Through my adult years Ernie has never failed to include me at any time, in any place, under any circumstance when we might find time for our paths to cross. He's hosted me in ballparks across the land and in 2002 included my son, Davis, and me at ceremonies in Detroit's Comerica Park leading up to his retirement. Thanks to his generosity, I've rubbed shoulders with notables from baseball, industry, government, broadcasting and journalism over the years.
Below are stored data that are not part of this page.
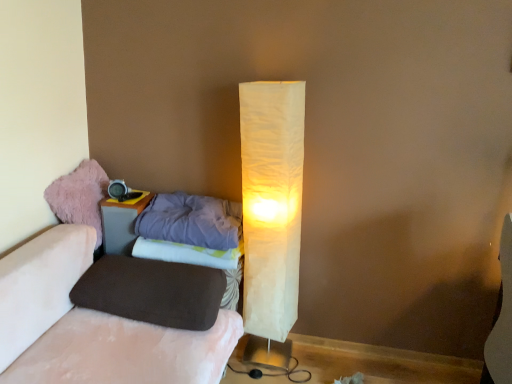 Locate an element on the screen. This screenshot has height=384, width=512. vacant space in white paper lamp at center (from a real-world perspective) is located at coordinates (264, 359). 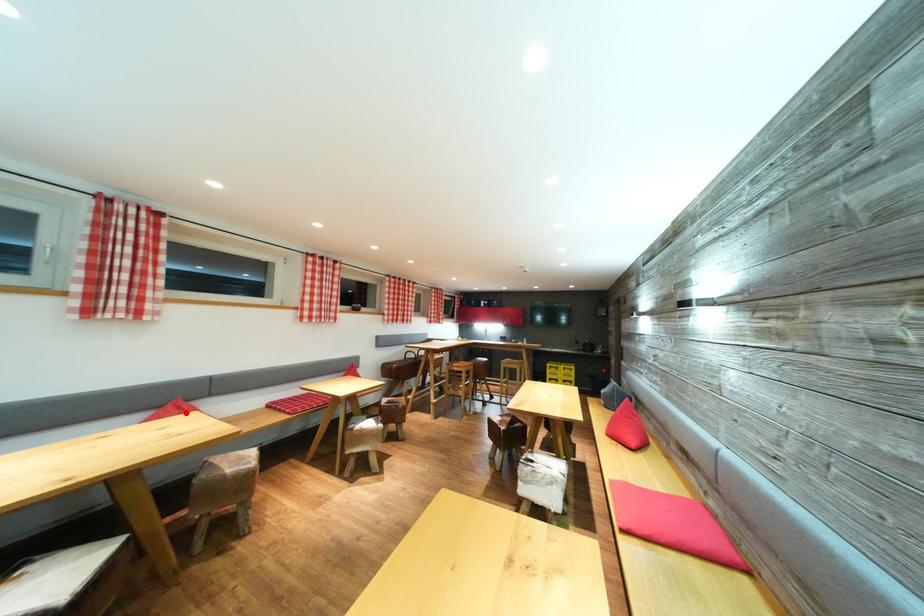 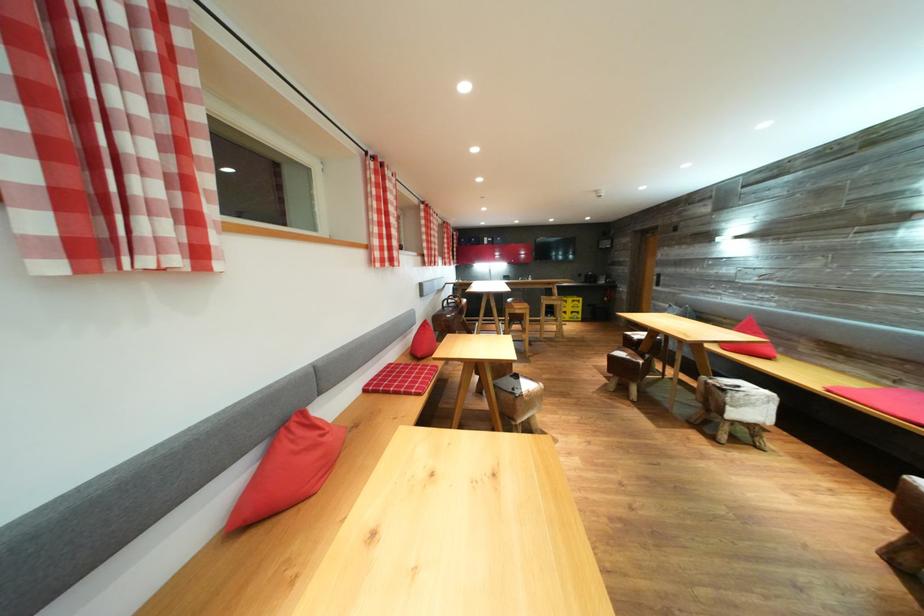 In the second image, find the point that corresponds to the highlighted location in the first image.

(320, 431) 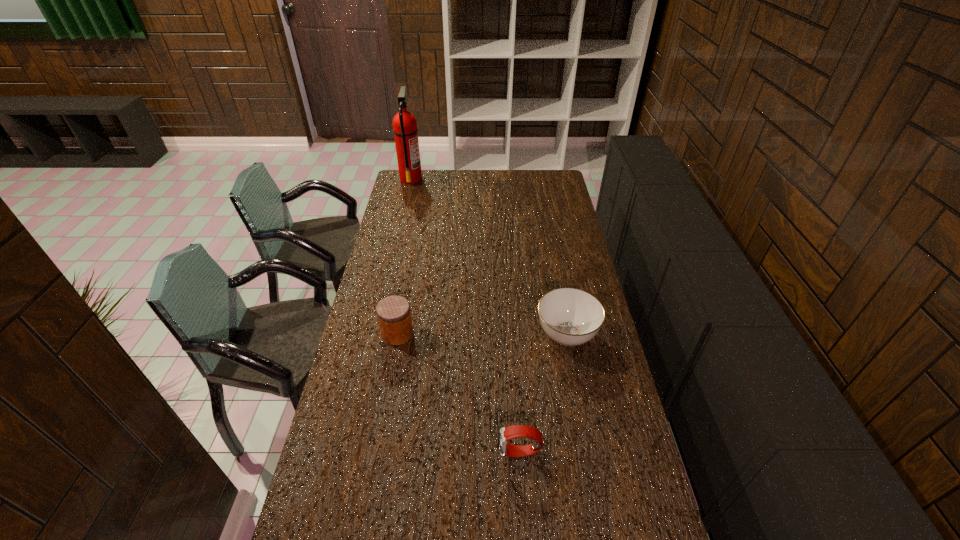 The image size is (960, 540). What are the coordinates of `free space located on the face of the watch` in the screenshot? It's located at (461, 453).

Identify the location of free location located on the face of the watch. (444, 453).

Find the location of a particular element. The height and width of the screenshot is (540, 960). object that is at the far edge is located at coordinates (405, 129).

At what (x,y) coordinates should I click in order to perform the action: click on fire extinguisher positioned at the left edge. Please return your answer as a coordinate pair (x, y). Looking at the image, I should click on (405, 129).

You are a GUI agent. You are given a task and a screenshot of the screen. Output one action in this format:
    pyautogui.click(x=<x>, y=<y>)
    Task: Click on the jar positioned at the left edge
    
    Given the screenshot: What is the action you would take?
    pyautogui.click(x=394, y=316)

I want to click on object that is at the right edge, so click(x=569, y=316).

Locate an element on the screen. This screenshot has height=540, width=960. object that is at the far left corner is located at coordinates (405, 129).

Locate an element on the screen. This screenshot has height=540, width=960. blank space at the far edge of the desktop is located at coordinates (432, 186).

The width and height of the screenshot is (960, 540). What are the coordinates of `vacant space at the left edge` in the screenshot? It's located at (391, 267).

In the image, there is a desktop. At what (x,y) coordinates should I click in order to perform the action: click on vacant space at the right edge. Please return your answer as a coordinate pair (x, y). The image size is (960, 540). Looking at the image, I should click on (561, 254). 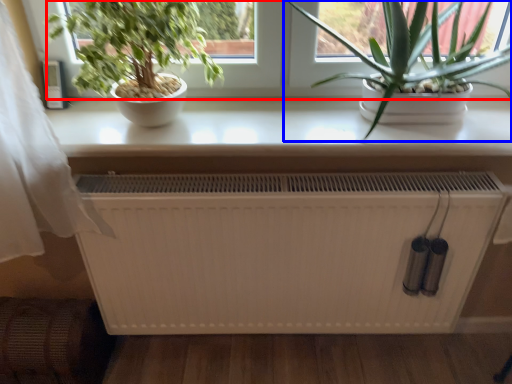 Question: Which object is further to the camera taking this photo, window screen (highlighted by a red box) or houseplant (highlighted by a blue box)?

Choices:
 (A) window screen
 (B) houseplant

Answer: (A) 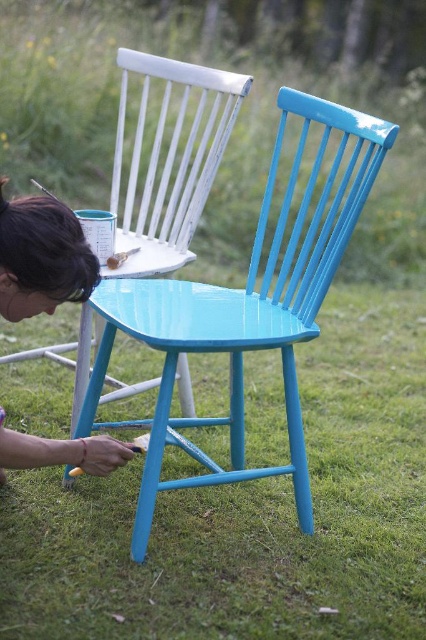 Between point (213, 480) and point (141, 250), which one is positioned behind?

Positioned behind is point (141, 250).

Between glossy wood chair at center and matte blue chair at center, which one is positioned lower?

glossy wood chair at center is below.

Which is in front, point (296, 224) or point (118, 61)?

Point (296, 224) is more forward.

This screenshot has width=426, height=640. What are the coordinates of `glossy wood chair at center` in the screenshot? It's located at (245, 308).

Who is positioned more to the right, matte blue chair at center or matte blue chair at lower left?

matte blue chair at center is more to the right.

Is matte blue chair at center positioned in front of matte blue chair at lower left?

No.

Is point (154, 141) behind point (48, 308)?

That is True.

Identify the location of matte blue chair at center. (169, 163).

Looking at this image, how much distance is there between glossy wood chair at center and matte blue chair at lower left?

A distance of 17.57 inches exists between glossy wood chair at center and matte blue chair at lower left.

Who is taller, glossy wood chair at center or matte blue chair at lower left?

glossy wood chair at center

Identify the location of glossy wood chair at center. (245, 308). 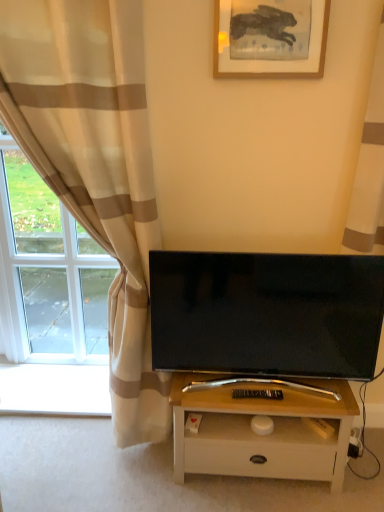 This screenshot has height=512, width=384. Identify the location of vacant area situated below black glossy tv at center (from a real-world perspective). (266, 389). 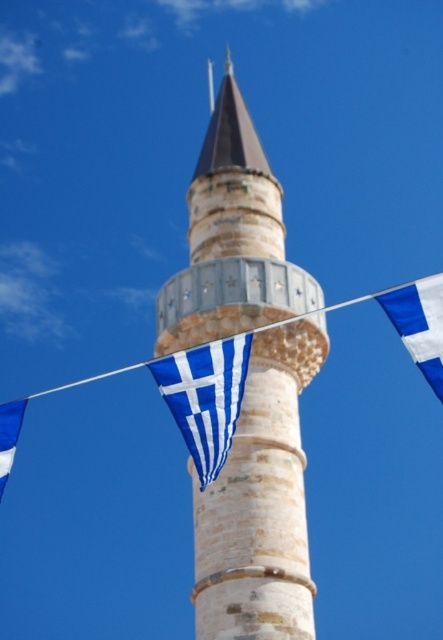 Question: Among these points, which one is nearest to the camera?

Choices:
 (A) (8, 416)
 (B) (247, 476)
 (C) (440, 348)
 (D) (194, 451)

Answer: (C)

Question: Is stone minaret at center behind blue fabric flag at right?

Choices:
 (A) yes
 (B) no

Answer: (A)

Question: Estimate the real-world distances between objects in this image. Which object is closer to the blue striped flag at center?

Choices:
 (A) blue fabric flag at lower left
 (B) blue fabric flag at right
 (C) stone minaret at center

Answer: (A)

Question: Is stone minaret at center wider than blue fabric flag at lower left?

Choices:
 (A) no
 (B) yes

Answer: (B)

Question: Does stone minaret at center have a larger size compared to blue fabric flag at lower left?

Choices:
 (A) no
 (B) yes

Answer: (B)

Question: Which of the following is the closest to the observer?

Choices:
 (A) (x=198, y=246)
 (B) (x=0, y=442)
 (C) (x=419, y=285)

Answer: (C) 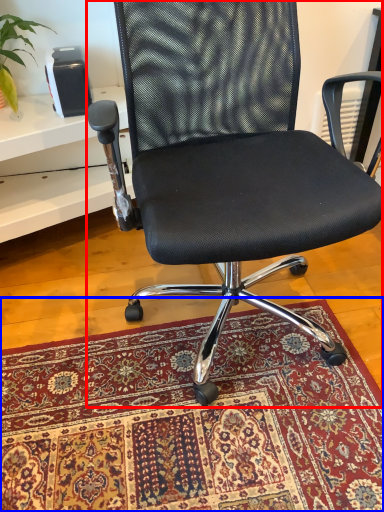 Question: Which object is further to the camera taking this photo, chair (highlighted by a red box) or mat (highlighted by a blue box)?

Choices:
 (A) chair
 (B) mat

Answer: (B) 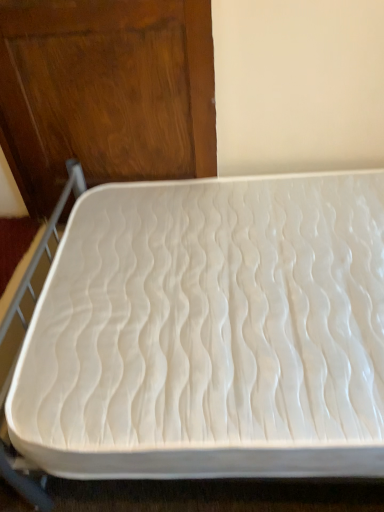 Locate an element on the screen. white textured mattress at center is located at coordinates (208, 315).

What is the approximate height of white textured mattress at center?

34.21 inches.

This screenshot has height=512, width=384. Describe the element at coordinates (208, 315) in the screenshot. I see `white textured mattress at center` at that location.

You are a GUI agent. You are given a task and a screenshot of the screen. Output one action in this format:
    pyautogui.click(x=<x>, y=<y>)
    Task: Click on the white textured mattress at center
    
    Given the screenshot: What is the action you would take?
    pyautogui.click(x=208, y=315) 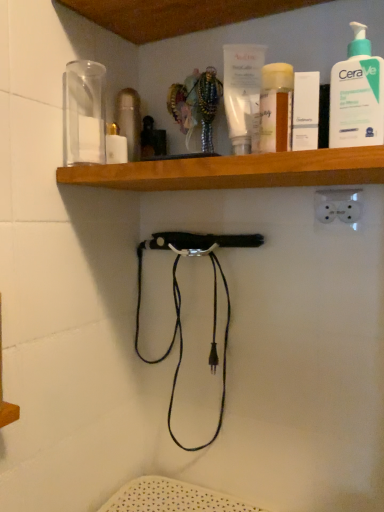 Question: Considering the positions of wooden at upper center and white pump bottle at upper right in the image, is wooden at upper center taller or shorter than white pump bottle at upper right?

Choices:
 (A) tall
 (B) short

Answer: (B)

Question: Relative to white pump bottle at upper right, is wooden at upper center in front or behind?

Choices:
 (A) behind
 (B) front

Answer: (B)

Question: Which is nearer to the white pump bottle at upper right?

Choices:
 (A) white matte box at upper center
 (B) wooden at upper center

Answer: (A)

Question: Considering the real-world distances, which object is closest to the wooden at upper center?

Choices:
 (A) white matte box at upper center
 (B) white pump bottle at upper right

Answer: (A) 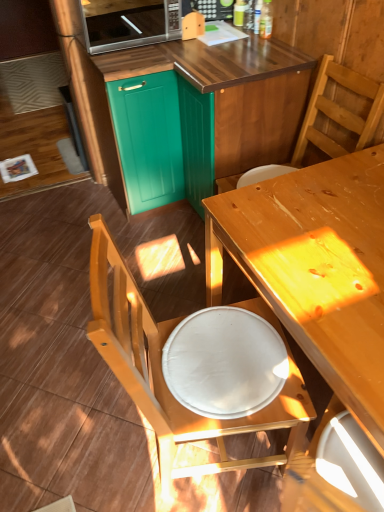 Question: Could you tell me if teal wood cabinet at upper center, marked as the 2th cabinetry in a left-to-right arrangement, is turned towards wooden table at center?

Choices:
 (A) yes
 (B) no

Answer: (B)

Question: Can you confirm if teal wood cabinet at upper center, marked as the 1th cabinetry in a right-to-left arrangement, is taller than wooden table at center?

Choices:
 (A) yes
 (B) no

Answer: (A)

Question: Is teal wood cabinet at upper center, marked as the 2th cabinetry in a left-to-right arrangement, positioned behind wooden table at center?

Choices:
 (A) yes
 (B) no

Answer: (A)

Question: Is teal wood cabinet at upper center, marked as the 2th cabinetry in a left-to-right arrangement, at the right side of wooden table at center?

Choices:
 (A) yes
 (B) no

Answer: (B)

Question: Is teal wood cabinet at upper center, marked as the 2th cabinetry in a left-to-right arrangement, bigger than wooden table at center?

Choices:
 (A) yes
 (B) no

Answer: (A)

Question: Is white glossy plate at lower center bigger or smaller than teal wood cabinet at upper center, marked as the 2th cabinetry in a left-to-right arrangement?

Choices:
 (A) big
 (B) small

Answer: (B)

Question: Is white glossy plate at lower center wider or thinner than teal wood cabinet at upper center, marked as the 2th cabinetry in a left-to-right arrangement?

Choices:
 (A) wide
 (B) thin

Answer: (B)

Question: From the image's perspective, is white glossy plate at lower center above or below teal wood cabinet at upper center, marked as the 1th cabinetry in a right-to-left arrangement?

Choices:
 (A) above
 (B) below

Answer: (B)

Question: In the image, is white glossy plate at lower center on the left side or the right side of teal wood cabinet at upper center, marked as the 2th cabinetry in a left-to-right arrangement?

Choices:
 (A) left
 (B) right

Answer: (B)

Question: Is satin silver microwave at upper center in front of or behind wooden chair at upper right, arranged as the first chair when viewed from the top, in the image?

Choices:
 (A) front
 (B) behind

Answer: (B)

Question: Looking at their shapes, would you say satin silver microwave at upper center is wider or thinner than wooden chair at upper right, arranged as the first chair when viewed from the top?

Choices:
 (A) thin
 (B) wide

Answer: (B)

Question: From their relative heights in the image, would you say satin silver microwave at upper center is taller or shorter than wooden chair at upper right, arranged as the first chair when viewed from the top?

Choices:
 (A) tall
 (B) short

Answer: (B)

Question: From a real-world perspective, is satin silver microwave at upper center positioned above or below wooden chair at upper right, acting as the 2th chair starting from the bottom?

Choices:
 (A) below
 (B) above

Answer: (B)

Question: From a real-world perspective, is white glossy plate at lower center physically located above or below wooden chair at lower left, the first chair in the bottom-to-top sequence?

Choices:
 (A) above
 (B) below

Answer: (A)

Question: From the image's perspective, is white glossy plate at lower center positioned above or below wooden chair at lower left, the second chair in the top-to-bottom sequence?

Choices:
 (A) above
 (B) below

Answer: (A) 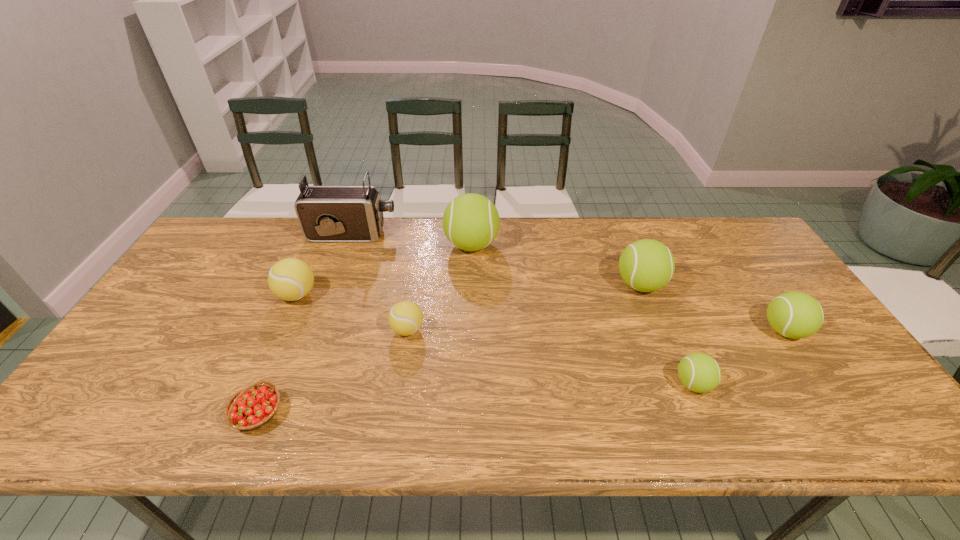 This screenshot has width=960, height=540. Identify the location of vacant space located 0.240m on the back of the right yellow tennis ball. (419, 261).

Identify the location of free space located on the back of the strawberry. This screenshot has height=540, width=960. (305, 298).

This screenshot has height=540, width=960. Identify the location of camcorder that is at the far edge. [x=325, y=213].

I want to click on tennis ball that is positioned at the far edge, so click(x=471, y=222).

Identify the location of object situated at the near edge. This screenshot has height=540, width=960. (252, 407).

The width and height of the screenshot is (960, 540). In order to click on object at the right edge in this screenshot , I will do `click(796, 315)`.

Locate an element on the screen. free spot at the far edge of the desktop is located at coordinates [362, 248].

I want to click on free space at the near edge of the desktop, so click(x=688, y=422).

Where is `free location at the left edge`? Image resolution: width=960 pixels, height=540 pixels. free location at the left edge is located at coordinates (183, 303).

You are a GUI agent. You are given a task and a screenshot of the screen. Output one action in this format:
    pyautogui.click(x=<x>, y=<y>)
    Task: Click on the vacant space at the right edge of the desktop
    The height and width of the screenshot is (540, 960).
    Given the screenshot: What is the action you would take?
    pyautogui.click(x=748, y=264) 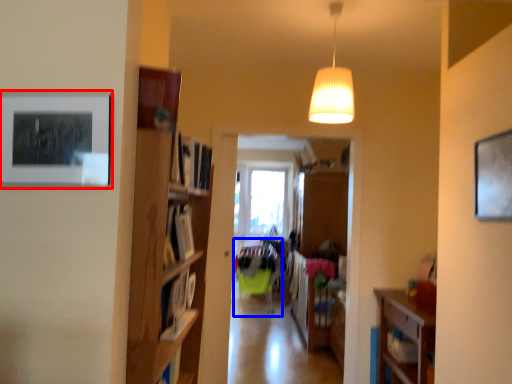 Question: Which point is further to the camera, picture frame (highlighted by a red box) or furniture (highlighted by a blue box)?

Choices:
 (A) picture frame
 (B) furniture

Answer: (B) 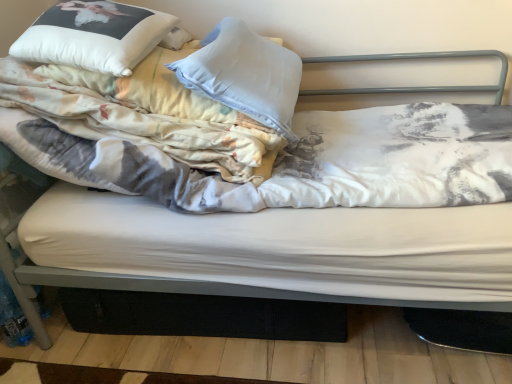 Question: Is white soft pillow at upper left, acting as the 2th pillow starting from the left, taller than printed cotton blanket at left?

Choices:
 (A) yes
 (B) no

Answer: (B)

Question: Is white soft pillow at upper left, acting as the 2th pillow starting from the left, closer to the viewer compared to printed cotton blanket at left?

Choices:
 (A) no
 (B) yes

Answer: (A)

Question: Considering the relative sizes of white soft pillow at upper left, marked as the 1th pillow in a right-to-left arrangement, and printed cotton blanket at left in the image provided, is white soft pillow at upper left, marked as the 1th pillow in a right-to-left arrangement, smaller than printed cotton blanket at left?

Choices:
 (A) yes
 (B) no

Answer: (A)

Question: Can you confirm if white soft pillow at upper left, marked as the 1th pillow in a right-to-left arrangement, is positioned to the left of printed cotton blanket at left?

Choices:
 (A) yes
 (B) no

Answer: (B)

Question: Is white soft pillow at upper left, marked as the 1th pillow in a right-to-left arrangement, facing away from printed cotton blanket at left?

Choices:
 (A) yes
 (B) no

Answer: (A)

Question: Is white soft pillow at upper left, acting as the 2th pillow starting from the left, wider or thinner than printed cotton blanket at left?

Choices:
 (A) wide
 (B) thin

Answer: (B)

Question: In terms of size, does white soft pillow at upper left, marked as the 1th pillow in a right-to-left arrangement, appear bigger or smaller than printed cotton blanket at left?

Choices:
 (A) small
 (B) big

Answer: (A)

Question: Is white soft pillow at upper left, acting as the 2th pillow starting from the left, taller or shorter than printed cotton blanket at left?

Choices:
 (A) short
 (B) tall

Answer: (A)

Question: Does point (274, 114) appear closer or farther from the camera than point (64, 152)?

Choices:
 (A) closer
 (B) farther

Answer: (B)

Question: In terms of height, does white soft pillow at upper left, which is the 2th pillow from right to left, look taller or shorter compared to white soft pillow at upper left, marked as the 1th pillow in a right-to-left arrangement?

Choices:
 (A) tall
 (B) short

Answer: (B)

Question: Considering the relative positions of white soft pillow at upper left, which is the 1th pillow from left to right, and white soft pillow at upper left, acting as the 2th pillow starting from the left, in the image provided, is white soft pillow at upper left, which is the 1th pillow from left to right, to the left or to the right of white soft pillow at upper left, acting as the 2th pillow starting from the left,?

Choices:
 (A) left
 (B) right

Answer: (A)

Question: In the image, is white soft pillow at upper left, which is the 1th pillow from left to right, positioned in front of or behind white soft pillow at upper left, acting as the 2th pillow starting from the left?

Choices:
 (A) front
 (B) behind

Answer: (A)

Question: Considering the positions of point (103, 29) and point (246, 112), is point (103, 29) closer or farther from the camera than point (246, 112)?

Choices:
 (A) farther
 (B) closer

Answer: (B)

Question: Considering the positions of white soft pillow at upper left, which is the 1th pillow from left to right, and printed cotton blanket at left in the image, is white soft pillow at upper left, which is the 1th pillow from left to right, wider or thinner than printed cotton blanket at left?

Choices:
 (A) wide
 (B) thin

Answer: (B)

Question: From a real-world perspective, is white soft pillow at upper left, which is the 2th pillow from right to left, above or below printed cotton blanket at left?

Choices:
 (A) above
 (B) below

Answer: (A)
And through it all, I've learned the most important lessons of my life from just being around the gracious gentleman that is Ernie Harwell. From him I've learned that the truly great people, from Presidents to custodians, are also the most humble.

And I've come to believe, in similar fashion, that the truly greatest part of America - that part that makes America the greatest nation on earth - is what you find in a small town.

True to form, as the ceremony at Washington's Pope Center honoring him began, Ernie sat off to the side of the room, out of the limelight. Washington's mayor, Willie Burns, spoke briefly, followed by broadcasting legends Loran Smith and Pete Van Wieren. Two nicely produced videos - one from Atlanta's WXIA-TV and one from Washington's own Old South Marketing -- highlighted Ernie's 90 years on earth and 60 years in baseball.

Finally my uncle, member of Baseball's Hall of Fame in Cooperstown since 1981 and an inductee in nearly a dozen others, including the Georgia Sports Hall of Fame induction just this weekend, spryly climbed the steps to the microphone.

Ernie thanked the good folks of Washington who had labored to put together the world-class "Ernie Harwell Day," and he told a few stories.

He termed Jackie Robinson's breaking of the color barrier with the Brooklyn Dodgers in 1947 as the single greatest moment in all of sport. Born, you recall, just 17 years after the American League came into existence, he's seen a lot of legendary players, and Ernie named Willie Mays as the greatest he ever saw play the game.

Ernie's closing remarks reflected the humility that makes him the truly great man he is. He mentioned two philosophers, one a right-hander and one a lefty, who influenced him greatly. The rightly was Alfred Tennyson, who penned "I recognized that I am part of everything and that everything is part of me," while the southpaw was Yankees pitcher Lefty Gomez, the first to say "I'd rather be lucky than good."

In closing, Ernie revisited what the pharmacist told him in that drug store on the town square nearly a century ago, saying: "Well, I wish old John Green could be here to see this today; I did hang around long enough and you good people have given me something grand, indeed."

Yes, Washington surely did. Not only did small town America honor one of their own, but they gave us all a hall of fame announcer and a man who makes everyone around him a little bit better just by being in his presence, Ernie Harwell.

Nat Harwell is a Newton County resident whose column appears Sundays in The Covington News.